Technological innovations like the submarine have led many historians to call the Civil War "the first modern conflict."
For the first time in history, the burgeoning advances of the Industrial Revolution such as railroads, telegraphs, and the steamship were used in battle.
And the war itself brought new technology into being.
Naval mines and torpedoes were first used in the Civil War - advances in nautical weaponry that changed the way ships were built.
Before the war, most were made of wood. But to protect themselves against new threats, both sides rushed to build ironclads.
The first meeting of these metal monsters was in 1862, when the C.S.S. Virginia engaged the Northern ironclad, the Monitor, off the coast of Virginia.

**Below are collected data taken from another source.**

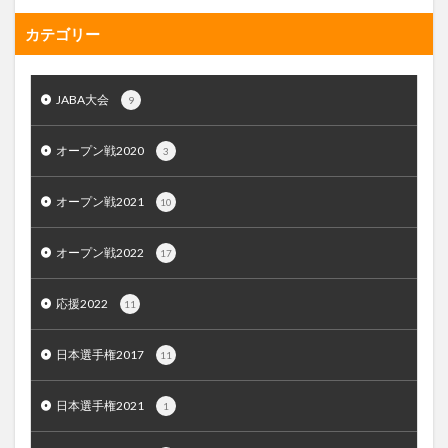
カテゴリー
JABA大会
9
オープン戦2020
3
オープン戦2021
10
オープン戦2022
17
応援2022
11
日本選手権2017
11
日本選手権2021
1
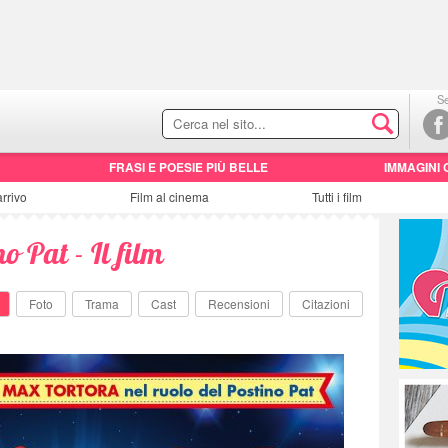
Se
FRASI E POESIE PIÙ BELLE
IMMAGINI 
arrivo
Film al cinema
Tutti i film
no Pat - Il film
Foto
Trama
Cast
Recensioni
Citazioni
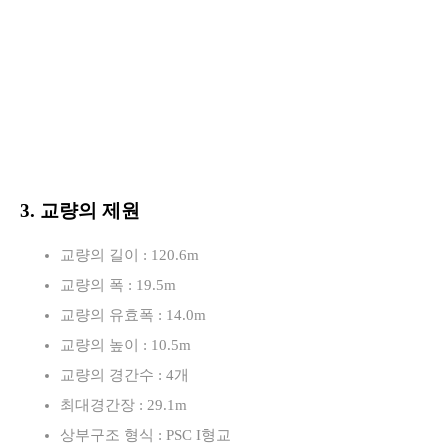
3. 교량의 제원
교량의 길이 : 120.6m
교량의 폭 : 19.5m
교량의 유효폭 : 14.0m
교량의 높이 : 10.5m
교량의 경간수 : 4개
최대경간장 : 29.1m
상부구조 형식 : PSC I형교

The battle was a draw, but the age of modern naval warfare had begun.
Modernization of armed land conflict also began in the Civil War - again resulting from technological innovation.
Civil War soldiers used a new weapon: the rifled musket. The revolutionary design of this gun allowed bullets to spin in the barrel as they were released. This spinning made the bullets fly straighter, further, and with greater accuracy.

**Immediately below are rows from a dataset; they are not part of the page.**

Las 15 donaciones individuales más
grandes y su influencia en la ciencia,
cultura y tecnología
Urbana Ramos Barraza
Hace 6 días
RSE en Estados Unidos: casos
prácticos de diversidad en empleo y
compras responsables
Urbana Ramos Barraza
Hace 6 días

Because of these guns, armies would never again charge. This ended a European military tactic that had existed for hundreds of years - and announced the era of trench warfare.
Perhaps the most significant and lasting development of the war was the wholesale renovation of the American economy.
Before the war, the U.S. was a largely agrarian society. But the demands of the war sped up the process of industrialization at a tremendous rate and on a massive scale.
The outcome of the Civil War was not just the abolition of slavery - but also the birth of the greatest industrialized nation the world had ever known.